F1: Brawn considera diferença entre equipas inaceitável
O diretor desportivo da F1, Ross Brawn falou sobre as diferenças entras as três equipas de topo e as restantes, entre as quais existe uma diferença substancial e que prejudica a F1. O termo “campeonato B” foi sendo cada vez mais usado ao longo da época 2018, o que evidencia a diferença de andamento entre as equipas de topo, consideradas inalcançáveis pelas restantes que se limitaram a lutar pelo título de “melhor das restantes”.
Basta ver que as equipas de meio da tabela apenas conseguiram 2 pódios em dois anos, o que Brawn considera inaceitável.
“Como foi o caso em 2017, apenas por uma vez e de forma significativa, num circuito de rua especial como Baku, um piloto de uma dessas sete equipas chegou ao pódio”, disse Brawn. “Dois pódios num total de 123 possíveis [nas duas temporadas] são inaceitáveis, especialmente quando vemos uma divisão técnica e financeira cada vez maior. É um problema que estamos a tentar solucionar em conjunto com a FIA e as equipas, porque o futuro da Fórmula 1 depende disso. Existem várias soluções na mesa e todos nós devemos aceitar que não podemos continuar assim por muito mais tempo.”
Este problema tem sido um dos que mais tem tirado a beleza a uma F1 cada vez mais competitiva e interessante, após os primeiros anos de domínio avassalador da Mercedes.

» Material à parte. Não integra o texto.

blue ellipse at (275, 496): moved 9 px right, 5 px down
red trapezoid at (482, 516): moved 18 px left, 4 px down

Apesar da luta entre essas equipas ser interessante não é bom ver os pilotos do top 3 a passarem como faca quente em manteiga pelos restantes adversários sem que estes esbocem uma tentativa de defesa aos ataques:
“A batalha deles [equipas do meio da tabela] foi certamente emocionante, no entanto, é difícil para os fãs ficarem realmente animados com uma batalha pelo oitavo lugar”, disse Brawn. “Dito isto, parabéns à Renault por ter terminado em quarto, confirmando o progresso que está fazendo e à Haas, já que terminar em quinto no seu terceiro ano no desporto é uma grande conquista.”

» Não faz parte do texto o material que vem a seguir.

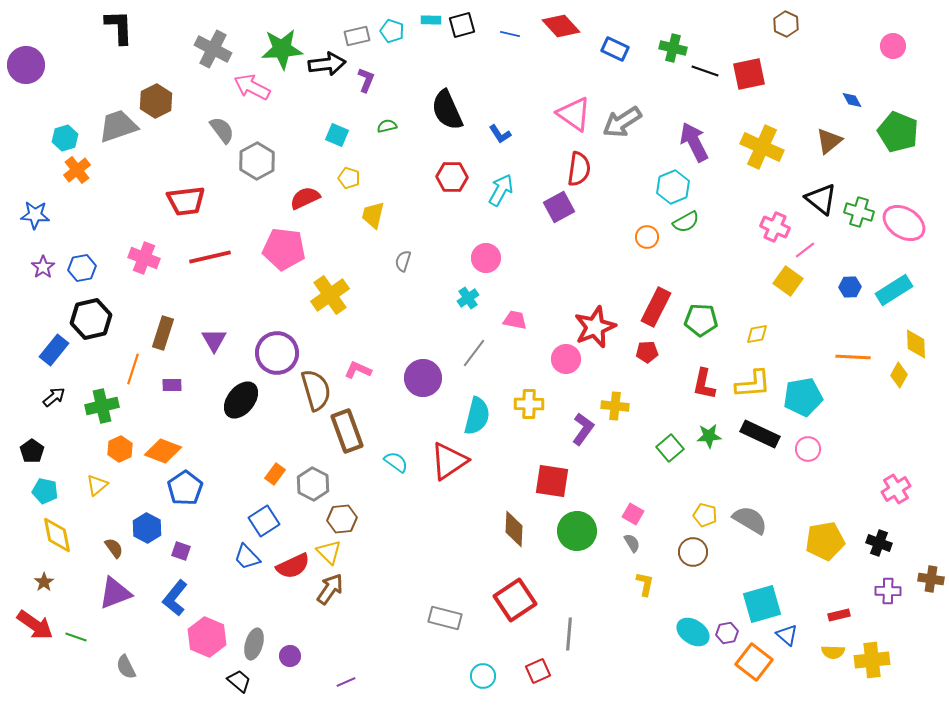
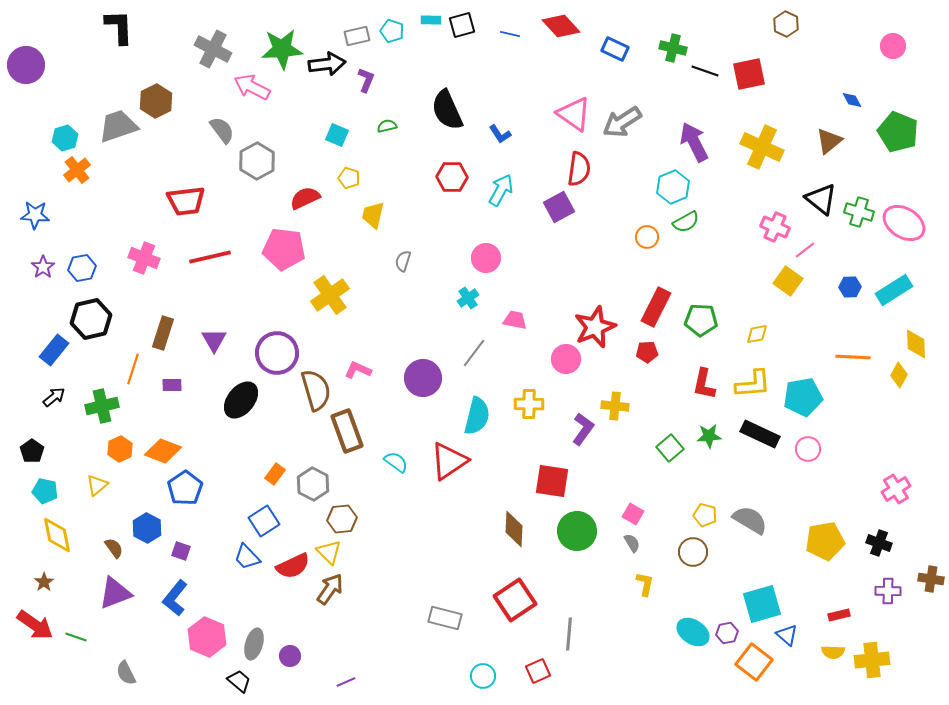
gray semicircle at (126, 667): moved 6 px down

Segundo o britânico a F1 está a tomar medidas para que este cenário deixe de se repetir e que as diferenças não sejam tão grandes. Mas não parece que essas medidas possam ter efeitos prático até ao final desta regulamentação. As recuperações dos homens da frente foram amplamente elogiadas, mas a ultrapassagem de piloto de equipas do meio da tabela é apenas uma questão de tempo. Vimos por exemplo Hamilton e Verstappen conseguir chegar ao topo em menos de 10 voltas (facto que deve ser enaltecido), enquanto outros demoraram um pouco mais, mas esse feito torna-se menos vistoso quando olhamos para os tempos e vemos as diferenças. Basta ver que as diferenças entre os carros que passaram à Q3 e os que ficaram na Q2 na última qualificação do ano foi de mais de 2 segundos (em média). Em 2013 os tempos da Q2 e da Q3, combinados, cabiam em menos de 1.5 segundos.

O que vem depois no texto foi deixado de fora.